Einbürgerungsurkunde der Bundesrepublik Deutschland
Einbürgerungsurkunde der Bundesrepublik Deutschland
© Peer Grimm / zb / DPA
Wer nach Deutschland kommt, soll künftig schneller eingebürgert werden. So sieht es ein Entwurf der Innenministerin vor. Die wichtigsten Eckpunkte im Überblick.

Die Koalition hat sich auf die Grundzüge eines neuen Staatsangehörigkeitsrechts geeinigt. Der am Freitag vom Bundesinnenministerium veröffentlichte Referentenentwurf sieht eine Reihe weitreichender Änderungen vor: Einbürgerungen sollen vereinfacht werden und doppelte Staatsbürgerschaften sollen grundsätzlich möglich sein. Erschwert werden soll die Einbürgerung von Menschen, die nicht für den eigenen Lebensunterhalt aufkommen können oder die in Deutschland bereits straffällig geworden sind.

Bei dem Entwurf von Bundesinnenministerin Nancy Faeser (SPD) handle es sich um die "finale Einigung" der Ampel-Partner, hieß es aus Koalitionskreisen gegenüber der Nachrichtenagentur AFP. Im weiteren parlamentarischen Verfahren und der Verbändeanhörung könnten sich aber noch kleinere Änderungen ergeben. 

Ministerin Faeser erklärte am Freitag: "Wir vollziehen den lange überfälligen Paradigmenwechsel und lassen die Mehrstaatigkeit zu." Zugewanderte würden mit der Reform nicht mehr gezwungen, "einen Teil ihrer Identität aufzugeben". Die Union kritisierte die Pläne hingegen als "falsches Signal".

Die wichtigsten Grundsätze:

Kürzere Einbürgerungsfrist

Menschen aus dem Ausland, die schon lange legal in Deutschland leben, sollen schneller zu Staatsbürgern werden können.
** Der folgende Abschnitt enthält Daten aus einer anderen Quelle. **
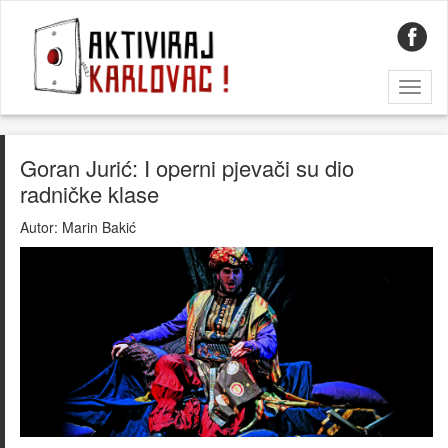
Toggl
naviga
Goran Jurić: I operni pjevači su dio
radničke klase
Autor:
Marin Bakić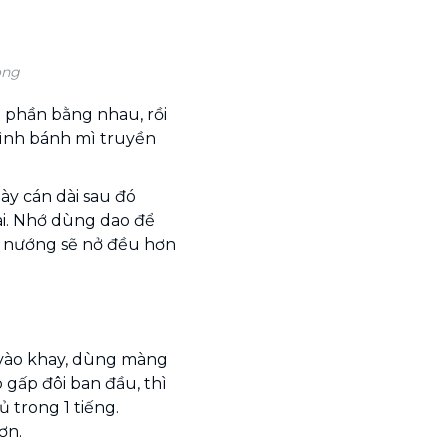
ong
g phần bằng nhau, rồi
hình bánh mì truyền
ày cán dài sau đó
ài. Nhớ dùng dao để
hi nướng sẽ nở đều hơn
ì vào khay, dùng màng
 gấp đôi ban đầu, thì
 trong 1 tiếng.
ơn.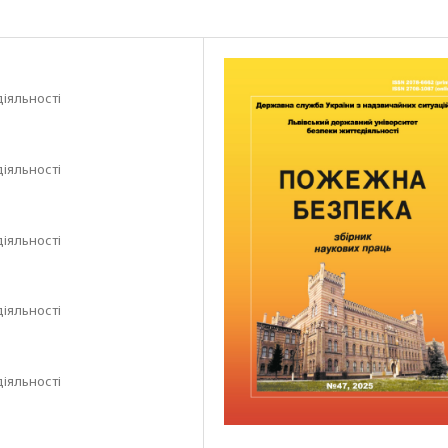
іяльності
іяльності
іяльності
іяльності
іяльності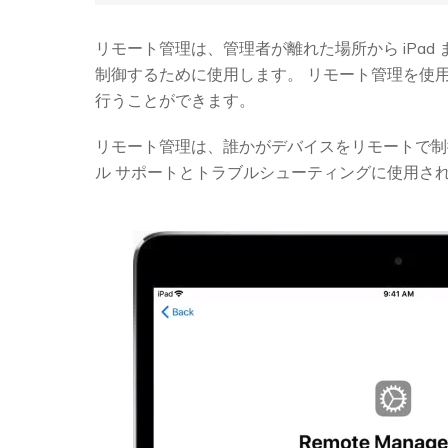
リモート管理は、管理者が離れた場所から iPad
制御するために使用します。 リモート管理を使
行うことができます。
リモート管理は、誰かがデバイスをリモートで制
ル サポートとトラブルシューティングに使用さ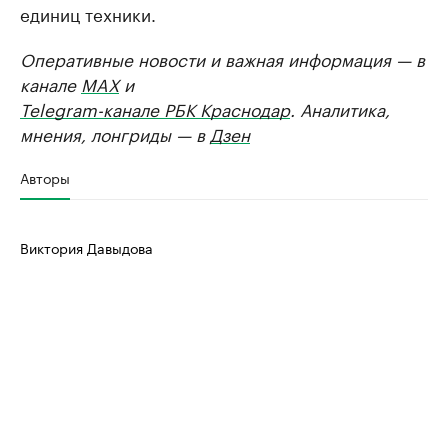
единиц техники.
Оперативные новости и важная информация — в
канале
MAX
и
Telegram-канале РБК Краснодар
. Аналитика,
мнения, лонгриды — в
Дзен
Авторы
Виктория Давыдова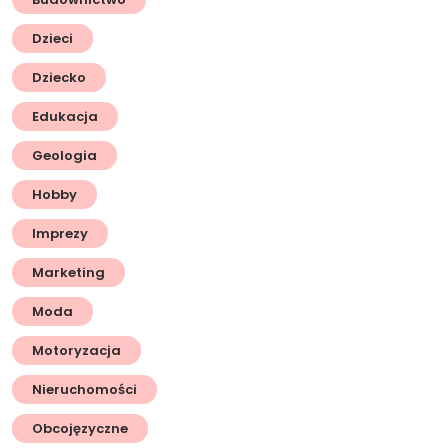
Dzieci
Dziecko
Edukacja
Geologia
Hobby
Imprezy
Marketing
Moda
Motoryzacja
Nieruchomości
Obcojęzyczne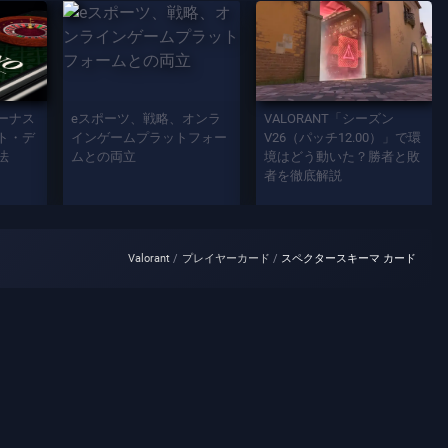
ーナス
eスポーツ、戦略、オンラ
VALORANT「シーズン
ト・デ
インゲームプラットフォー
V26（パッチ12.00）」で環
法
ムとの両立
境はどう動いた？勝者と敗
者を徹底解説
Valorant
プレイヤーカード
スペクタースキーマ カード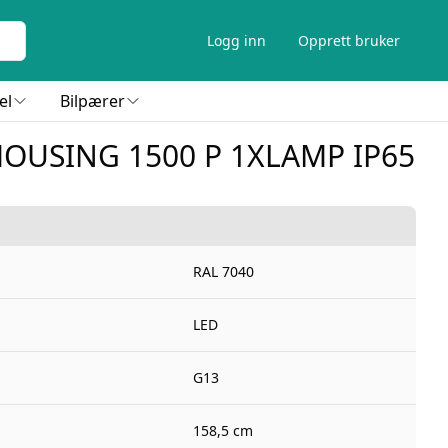
Logg inn
Opprett bruker
el
Bilpærer
OUSING 1500 P 1XLAMP IP65
RAL 7040
LED
G13
158,5 cm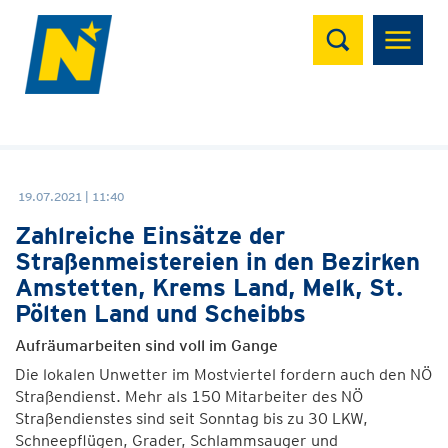
Suchen
19.07.2021 | 11:40
Zahlreiche Einsätze der
Straßenmeistereien in den Bezirken
Amstetten, Krems Land, Melk, St.
Pölten Land und Scheibbs
Aufräumarbeiten sind voll im Gange
Die lokalen Unwetter im Mostviertel fordern auch den NÖ
Straßendienst. Mehr als 150 Mitarbeiter des NÖ
Straßendienstes sind seit Sonntag bis zu 30 LKW,
Schneepflügen, Grader, Schlammsauger und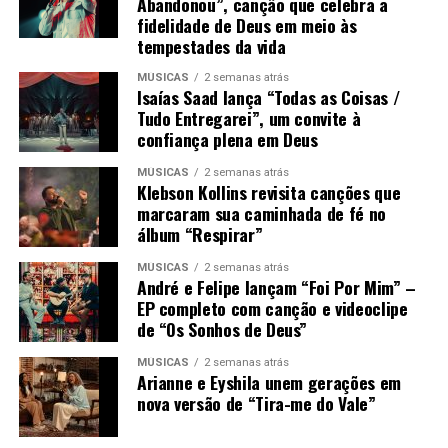
Abandonou”, canção que celebra a
fidelidade de Deus em meio às
tempestades da vida
MÚSICAS
2 semanas atrás
Isaías Saad lança “Todas as Coisas /
Tudo Entregarei”, um convite à
confiança plena em Deus
MÚSICAS
2 semanas atrás
Klebson Kollins revisita canções que
marcaram sua caminhada de fé no
álbum “Respirar”
MÚSICAS
2 semanas atrás
André e Felipe lançam “Foi Por Mim” –
EP completo com canção e videoclipe
de “Os Sonhos de Deus”
MÚSICAS
2 semanas atrás
Arianne e Eyshila unem gerações em
nova versão de “Tira-me do Vale”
Bislang konnten sie sich frühestens nach acht Jahren Aufenthalt für einen deutschen Pass bewerben. Künftig sollen sie die Staatsbürgerschaft schon nach fünf Jahren beantragen können – und in Ausnahmefällen bereits nach drei Jahren, wenn "besondere Integrationsleistungen" vorliegen. Dies können etwa gute Sprachkenntnissen, ehrenamtliches Engagement oder sehr gute Leistungen in Schule oder Beruf sein.
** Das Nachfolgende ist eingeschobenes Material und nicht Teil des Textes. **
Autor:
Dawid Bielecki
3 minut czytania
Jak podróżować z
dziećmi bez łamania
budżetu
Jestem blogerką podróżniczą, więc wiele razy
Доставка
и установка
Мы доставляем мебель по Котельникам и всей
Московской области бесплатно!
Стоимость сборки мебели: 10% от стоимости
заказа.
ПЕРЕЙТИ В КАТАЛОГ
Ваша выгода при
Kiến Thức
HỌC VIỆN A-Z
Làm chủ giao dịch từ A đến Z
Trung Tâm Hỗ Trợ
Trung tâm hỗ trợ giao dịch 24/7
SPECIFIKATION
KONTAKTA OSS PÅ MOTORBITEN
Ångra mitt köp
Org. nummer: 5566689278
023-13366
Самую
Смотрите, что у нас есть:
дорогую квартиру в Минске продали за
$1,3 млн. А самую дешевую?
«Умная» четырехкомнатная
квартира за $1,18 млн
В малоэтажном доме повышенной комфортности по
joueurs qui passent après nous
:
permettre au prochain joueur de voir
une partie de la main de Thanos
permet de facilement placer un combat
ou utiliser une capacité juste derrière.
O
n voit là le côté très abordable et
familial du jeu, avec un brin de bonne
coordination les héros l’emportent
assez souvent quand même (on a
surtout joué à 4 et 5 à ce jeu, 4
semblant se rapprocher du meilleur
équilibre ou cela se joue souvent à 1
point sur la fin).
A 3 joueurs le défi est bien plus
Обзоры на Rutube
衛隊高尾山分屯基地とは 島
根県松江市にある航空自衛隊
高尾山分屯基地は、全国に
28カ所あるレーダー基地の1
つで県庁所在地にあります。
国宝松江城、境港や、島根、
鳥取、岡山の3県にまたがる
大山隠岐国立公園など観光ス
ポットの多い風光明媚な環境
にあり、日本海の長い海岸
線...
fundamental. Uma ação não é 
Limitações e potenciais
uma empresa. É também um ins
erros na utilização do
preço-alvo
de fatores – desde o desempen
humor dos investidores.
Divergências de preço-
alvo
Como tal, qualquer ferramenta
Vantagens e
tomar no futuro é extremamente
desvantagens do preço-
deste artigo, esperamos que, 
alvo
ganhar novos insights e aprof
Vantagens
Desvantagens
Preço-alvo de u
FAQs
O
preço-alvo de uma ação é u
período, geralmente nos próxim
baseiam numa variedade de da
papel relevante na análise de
Doppelte Staatsbürgerschaft wird möglich

Bislang galt – bis auf wenige Ausnahmen – das Prinzip: Wer die deutsche Staatsbürgerschaft annimmt, muss die alte Staatsbürgerschaft ablegen. Künftig soll Mehrstaatigkeit grundsätzlich möglich sein. Der Entwurf verweist darauf, dass viele Zugewanderte bislang vor dem Verzicht auf die alte Staatsbürgerschaft zurückscheuen – auch wegen emotionaler Verbundenheit zu ihrem Herkunftsland beziehungsweise dem ihrer Eltern.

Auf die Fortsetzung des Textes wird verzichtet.